Caminhei cerca de oito quilómetros a pé da ‘cidade de cimento’ deQuelimane ao bairro periurbano da Madal, no norte de Moçambique. Passada a primeira povoação, continuei na única estrada de terra batida ladeada por mangais despovoados. Ao início da manhã havia muita gente a caminhar em sentido contrário em direcção à cidade. Iam a pé e sobretudo de bicicleta, muitas fazendo de ‘táxi’. Também circulavam umas poucas motorizadas. Em qualquer caso, algumas transportavam sacos com sal, farinha, carvão, milho, amendoim, fardos de lenha, havia um cabrito rechonchudo torturado a cordas contra o suporte da bicicleta, entre outros bens que, em geral, iriam ser negociados nos mercados da cidade. Como eu e o guia que me acompanha, poucos eram os que ao início da manhã se afastavam da cidade. Entre esses, uns quantos transportavam bens trazidos da cidade: tábuas polidas, portas de casas, grades de bebidas como a ‘2M’, a cerveja nacional, entre outros. Entretido com a paisagem, a caminhada, o movimento ou a conversa, a certo passo alertou-me um sinal do poder estado, ou melhor, da sua ausência. Atravessava uma ponte metálica, herança colonial que passa por cima de um dos afluentes do rio. Junto à margem oposta havia um pequeno engarrafamento. Ora passavam os de um sentido, ora os do sentido contrário. De perto vi que naquela parte só é possível prosseguir a pé porque o tabuleiro da ponte fica reduzido a uma largura pouco maior do que a de uma das vigas metálicas. Bicicletas e motorizadas têm de ser levadas pela mão. Algumas das cargas exigem destreza aos que as transportam porque o risco de queda não deixa dúvidas. Daí a ausência de carros ou camiões naquele circuito.

A ponte serve muita gente que habita numa das províncias mais populosas e economicamente mais periféricas de Moçambique, a Zambézia. A sua restauração ou reconstrução valerá um quase nada comparado com os sofisticados investimentos em betão que todos os dias vemos crescer em Maputo, a capital no extremo sul.

Quem andar pelo país apercebe-se do fascínio civilizacional, cultural, ideológico pela cidade e pelo que ela representa, muito em particular pela cidade grande, os mesmos espaços que num passado não muito longínquo eram a reserva civilizacional do colono. Há semanas na Matola (Maputo), um dos indivíduos comuns com quem vou falando opinou (cito de cor): ‘A diferença é que no tempo colonial os brancos iam para o mato e agora os nossos dirigentes ficam só na cidade’. Tese exagerada, porém sintomática.

Ela conduz ao enigma das raízes culturais dos africanos habitualmente rotuladas de ‘profundas’. Ou são de tal modo profundas que dificilmente se rompem ou, por serem profundas, os próprios rompem-nas sem retorno para abrirem caminho a uma alteridade identitária ultra-acelerada. Por essa razão, escudam-se num mal disfarçado estado de negação antieuropeu.

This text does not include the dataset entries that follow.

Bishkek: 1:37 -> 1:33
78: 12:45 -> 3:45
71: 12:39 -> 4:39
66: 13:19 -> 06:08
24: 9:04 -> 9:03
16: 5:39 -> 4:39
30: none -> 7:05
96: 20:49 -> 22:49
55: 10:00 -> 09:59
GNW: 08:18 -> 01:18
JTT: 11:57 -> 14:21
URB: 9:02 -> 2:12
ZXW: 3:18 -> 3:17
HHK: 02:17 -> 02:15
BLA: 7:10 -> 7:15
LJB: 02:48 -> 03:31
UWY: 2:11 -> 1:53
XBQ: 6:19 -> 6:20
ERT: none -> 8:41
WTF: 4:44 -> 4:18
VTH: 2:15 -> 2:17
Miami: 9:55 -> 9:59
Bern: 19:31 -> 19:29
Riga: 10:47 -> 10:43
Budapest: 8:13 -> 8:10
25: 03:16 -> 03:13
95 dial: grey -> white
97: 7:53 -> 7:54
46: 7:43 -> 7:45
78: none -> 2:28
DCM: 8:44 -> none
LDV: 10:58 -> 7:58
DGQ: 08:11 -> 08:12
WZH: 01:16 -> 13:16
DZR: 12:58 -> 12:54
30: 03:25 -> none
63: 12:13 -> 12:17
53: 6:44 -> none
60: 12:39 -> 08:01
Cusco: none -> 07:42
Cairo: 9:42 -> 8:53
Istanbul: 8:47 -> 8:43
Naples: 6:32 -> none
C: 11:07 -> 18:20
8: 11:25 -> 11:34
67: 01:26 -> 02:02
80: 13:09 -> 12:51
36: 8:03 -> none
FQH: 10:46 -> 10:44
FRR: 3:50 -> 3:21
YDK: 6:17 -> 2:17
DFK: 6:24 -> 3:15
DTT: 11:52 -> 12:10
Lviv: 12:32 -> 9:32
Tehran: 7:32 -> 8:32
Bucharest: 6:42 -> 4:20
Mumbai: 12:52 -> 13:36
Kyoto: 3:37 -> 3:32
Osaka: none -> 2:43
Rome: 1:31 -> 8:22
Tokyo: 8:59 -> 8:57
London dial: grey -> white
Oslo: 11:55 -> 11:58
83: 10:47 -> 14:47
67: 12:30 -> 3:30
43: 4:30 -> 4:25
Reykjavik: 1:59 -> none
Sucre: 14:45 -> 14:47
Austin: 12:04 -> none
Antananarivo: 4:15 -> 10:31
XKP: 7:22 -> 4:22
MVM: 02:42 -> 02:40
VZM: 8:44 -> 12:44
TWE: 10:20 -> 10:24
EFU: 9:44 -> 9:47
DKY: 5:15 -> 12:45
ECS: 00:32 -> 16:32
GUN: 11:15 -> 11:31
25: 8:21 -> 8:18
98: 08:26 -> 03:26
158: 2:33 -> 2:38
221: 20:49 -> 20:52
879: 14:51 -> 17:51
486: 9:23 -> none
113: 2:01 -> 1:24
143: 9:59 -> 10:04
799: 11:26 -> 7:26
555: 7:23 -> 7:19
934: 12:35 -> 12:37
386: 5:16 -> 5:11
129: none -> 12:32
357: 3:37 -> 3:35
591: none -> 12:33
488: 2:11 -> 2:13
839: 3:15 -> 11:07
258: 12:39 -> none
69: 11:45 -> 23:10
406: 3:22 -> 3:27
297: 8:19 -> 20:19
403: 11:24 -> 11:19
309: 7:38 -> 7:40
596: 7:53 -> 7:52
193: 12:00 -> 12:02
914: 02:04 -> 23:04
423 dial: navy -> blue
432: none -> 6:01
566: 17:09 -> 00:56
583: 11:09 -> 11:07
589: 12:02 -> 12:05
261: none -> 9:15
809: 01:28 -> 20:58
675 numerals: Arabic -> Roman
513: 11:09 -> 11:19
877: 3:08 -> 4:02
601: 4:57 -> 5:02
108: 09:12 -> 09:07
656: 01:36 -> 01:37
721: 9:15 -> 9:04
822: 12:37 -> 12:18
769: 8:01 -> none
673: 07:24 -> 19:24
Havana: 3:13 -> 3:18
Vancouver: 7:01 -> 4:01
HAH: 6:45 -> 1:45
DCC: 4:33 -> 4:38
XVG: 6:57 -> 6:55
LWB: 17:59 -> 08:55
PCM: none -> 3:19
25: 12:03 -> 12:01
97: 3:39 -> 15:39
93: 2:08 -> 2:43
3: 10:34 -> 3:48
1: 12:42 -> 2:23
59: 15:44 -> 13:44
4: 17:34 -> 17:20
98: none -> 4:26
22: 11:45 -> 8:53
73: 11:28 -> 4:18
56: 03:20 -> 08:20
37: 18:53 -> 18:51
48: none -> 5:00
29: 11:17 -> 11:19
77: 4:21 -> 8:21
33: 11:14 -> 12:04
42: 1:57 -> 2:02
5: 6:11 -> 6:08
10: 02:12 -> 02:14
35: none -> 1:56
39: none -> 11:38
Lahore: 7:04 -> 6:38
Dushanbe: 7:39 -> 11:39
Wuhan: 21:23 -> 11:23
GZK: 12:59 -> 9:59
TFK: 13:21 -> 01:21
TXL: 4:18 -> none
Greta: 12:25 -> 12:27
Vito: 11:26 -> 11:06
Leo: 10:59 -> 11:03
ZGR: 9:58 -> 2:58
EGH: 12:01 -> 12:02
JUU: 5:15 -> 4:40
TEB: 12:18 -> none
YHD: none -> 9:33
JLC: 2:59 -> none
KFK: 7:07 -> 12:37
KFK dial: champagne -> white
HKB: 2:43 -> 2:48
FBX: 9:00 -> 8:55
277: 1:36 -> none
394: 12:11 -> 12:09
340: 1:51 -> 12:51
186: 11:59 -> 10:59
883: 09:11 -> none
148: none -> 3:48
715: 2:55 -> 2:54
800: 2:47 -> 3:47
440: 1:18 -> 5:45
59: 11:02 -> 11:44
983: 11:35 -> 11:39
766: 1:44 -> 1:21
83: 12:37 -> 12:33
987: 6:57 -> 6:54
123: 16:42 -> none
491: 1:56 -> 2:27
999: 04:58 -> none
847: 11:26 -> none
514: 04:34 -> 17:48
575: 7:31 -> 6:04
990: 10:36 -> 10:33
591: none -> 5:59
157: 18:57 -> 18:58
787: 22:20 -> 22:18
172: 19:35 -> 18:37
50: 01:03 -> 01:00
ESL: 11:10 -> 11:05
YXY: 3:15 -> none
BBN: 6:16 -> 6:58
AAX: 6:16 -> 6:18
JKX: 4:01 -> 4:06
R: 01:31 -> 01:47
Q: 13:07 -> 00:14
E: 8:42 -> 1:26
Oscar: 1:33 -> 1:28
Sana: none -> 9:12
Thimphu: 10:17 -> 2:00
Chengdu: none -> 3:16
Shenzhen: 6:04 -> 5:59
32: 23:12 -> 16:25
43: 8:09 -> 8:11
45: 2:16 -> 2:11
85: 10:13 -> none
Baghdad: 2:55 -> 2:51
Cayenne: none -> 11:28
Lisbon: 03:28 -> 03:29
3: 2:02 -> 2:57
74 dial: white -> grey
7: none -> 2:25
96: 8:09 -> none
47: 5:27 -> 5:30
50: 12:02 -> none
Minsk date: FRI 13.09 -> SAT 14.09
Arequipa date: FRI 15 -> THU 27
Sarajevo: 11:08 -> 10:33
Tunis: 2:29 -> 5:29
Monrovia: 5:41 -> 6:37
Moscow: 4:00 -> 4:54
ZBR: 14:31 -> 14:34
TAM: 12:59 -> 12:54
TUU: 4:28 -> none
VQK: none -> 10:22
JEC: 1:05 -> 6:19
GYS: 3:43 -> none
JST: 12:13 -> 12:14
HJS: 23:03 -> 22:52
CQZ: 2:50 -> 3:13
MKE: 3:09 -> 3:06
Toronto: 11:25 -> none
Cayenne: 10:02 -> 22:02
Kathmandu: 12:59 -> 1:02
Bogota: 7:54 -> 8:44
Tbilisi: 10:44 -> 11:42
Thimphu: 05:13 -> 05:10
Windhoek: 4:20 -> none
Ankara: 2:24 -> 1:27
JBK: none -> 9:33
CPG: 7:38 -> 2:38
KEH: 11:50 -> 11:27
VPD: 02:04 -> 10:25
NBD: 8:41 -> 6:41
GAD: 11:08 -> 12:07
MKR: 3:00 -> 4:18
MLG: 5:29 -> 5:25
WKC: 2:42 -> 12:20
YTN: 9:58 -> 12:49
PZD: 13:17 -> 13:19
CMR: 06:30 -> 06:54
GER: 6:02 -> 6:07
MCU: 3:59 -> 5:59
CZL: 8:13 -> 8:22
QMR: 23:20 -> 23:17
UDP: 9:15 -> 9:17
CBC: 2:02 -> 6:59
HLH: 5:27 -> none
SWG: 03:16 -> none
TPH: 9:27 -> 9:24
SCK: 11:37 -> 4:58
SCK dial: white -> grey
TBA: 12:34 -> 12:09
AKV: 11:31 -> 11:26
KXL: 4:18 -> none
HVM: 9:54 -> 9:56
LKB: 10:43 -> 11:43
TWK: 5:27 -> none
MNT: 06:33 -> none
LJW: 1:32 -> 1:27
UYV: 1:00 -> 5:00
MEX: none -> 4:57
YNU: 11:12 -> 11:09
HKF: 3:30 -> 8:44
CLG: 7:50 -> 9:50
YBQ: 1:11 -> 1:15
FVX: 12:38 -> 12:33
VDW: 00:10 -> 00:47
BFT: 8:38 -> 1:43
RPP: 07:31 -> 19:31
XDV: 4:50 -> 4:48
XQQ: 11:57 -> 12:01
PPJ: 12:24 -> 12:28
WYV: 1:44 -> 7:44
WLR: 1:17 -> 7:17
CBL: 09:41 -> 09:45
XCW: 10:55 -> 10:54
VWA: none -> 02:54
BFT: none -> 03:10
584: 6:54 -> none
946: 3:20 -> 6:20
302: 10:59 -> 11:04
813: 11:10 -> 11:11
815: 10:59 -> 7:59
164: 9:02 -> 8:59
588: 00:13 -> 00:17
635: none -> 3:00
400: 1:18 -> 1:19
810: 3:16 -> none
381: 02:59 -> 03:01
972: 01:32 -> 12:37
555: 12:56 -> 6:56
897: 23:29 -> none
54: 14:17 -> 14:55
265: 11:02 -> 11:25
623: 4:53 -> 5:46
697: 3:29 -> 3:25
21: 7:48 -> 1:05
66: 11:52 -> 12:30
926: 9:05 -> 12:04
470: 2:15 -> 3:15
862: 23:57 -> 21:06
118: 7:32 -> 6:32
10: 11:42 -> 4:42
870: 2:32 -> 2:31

Não faz muitos anos, um intelectual e político negro moçambicano criticava com aspereza o facto de a sua sociedade ser regulada pelo que designava por “norma branca”, uma herança colonial perversa ainda não ultrapassada. Por sua causa, explicava, os autóctones abandonaram a sua matriz identitária, cultural e civilizacional africana. Curioso é que esse mesmo intelectual e político sugeriu que a entrevista que lhe solicitei decorresse no luxuoso hotel Polana, em Maputo, vestia-se da mais apurada indumentária de origem europeia, exprimia-se num português límpido de fazer inveja e é descendente de uma família de assimilados, a elite autóctone criada no tempo colonial. Ainda que não quisesse julgá-lo, saltavam à vista as dissonâncias entre discurso e práticas, entre atitudes e comportamentos. Prosseguindo a caminhada na estrada de terra batida e quando a ponte metálica se perdeu da vista, aproximei-me de um troço no qual a areia solta dificultava um pouco mais a circulação. Nova revelação: afinal o poder do estado dava um ar da sua graça junto das pessoas comuns. Cerca de meia dúzia de polícias municipais mandavam parar os transeuntes para lhes exigirem a licença da bicicleta e o documento da permissão de condução. Os azarados ou distraídos tinham de pagar uma multa para seguirem viagem. O guia informou-me que era de cinquenta meticais e, de seguida, tinham de ir tratar da legalização na cidade. O custo era de cento e cinquenta a duzentos meticais, valor muito acima de um salário diário médio, se se quisessem livrar de futuros incómodos.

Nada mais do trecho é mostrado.